Each line below from the one containing "TT, IBIZA, LEON, VIRTUS" through the one containing "Inn4tler Caps" should be output exactly as it stands, and no other line should appear.

* Records drawn from a dataset
[Start of section]
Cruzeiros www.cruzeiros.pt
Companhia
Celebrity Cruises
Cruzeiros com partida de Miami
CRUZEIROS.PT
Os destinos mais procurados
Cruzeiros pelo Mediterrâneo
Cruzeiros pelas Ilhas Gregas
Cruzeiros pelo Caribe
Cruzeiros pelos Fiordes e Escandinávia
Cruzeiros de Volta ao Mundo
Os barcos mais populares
[End of section]
[Start of section]
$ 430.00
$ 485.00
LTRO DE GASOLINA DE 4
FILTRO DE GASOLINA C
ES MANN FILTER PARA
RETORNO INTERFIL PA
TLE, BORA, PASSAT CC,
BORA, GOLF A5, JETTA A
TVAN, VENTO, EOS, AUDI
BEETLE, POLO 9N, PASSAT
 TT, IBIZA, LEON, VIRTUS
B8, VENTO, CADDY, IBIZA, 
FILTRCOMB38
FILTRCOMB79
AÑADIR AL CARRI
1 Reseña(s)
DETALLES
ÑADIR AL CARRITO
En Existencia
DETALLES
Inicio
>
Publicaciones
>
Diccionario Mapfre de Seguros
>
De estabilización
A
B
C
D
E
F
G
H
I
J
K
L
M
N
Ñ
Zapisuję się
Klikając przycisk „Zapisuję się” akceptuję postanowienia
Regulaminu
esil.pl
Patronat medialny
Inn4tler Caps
[End of section]
* Solution to this problem
 TT, IBIZA, LEON, VIRTUS
B8, VENTO, CADDY, IBIZA, 
FILTRCOMB38
FILTRCOMB79
AÑADIR AL CARRI
1 Reseña(s)
DETALLES
ÑADIR AL CARRITO
En Existencia
DETALLES
Inicio
>
Publicaciones
>
Diccionario Mapfre de Seguros
>
De estabilización
A
B
C
D
E
F
G
H
I
J
K
L
M
N
Ñ
Zapisuję się
Klikając przycisk „Zapisuję się” akceptuję postanowienia
Regulaminu
esil.pl
Patronat medialny
Inn4tler Caps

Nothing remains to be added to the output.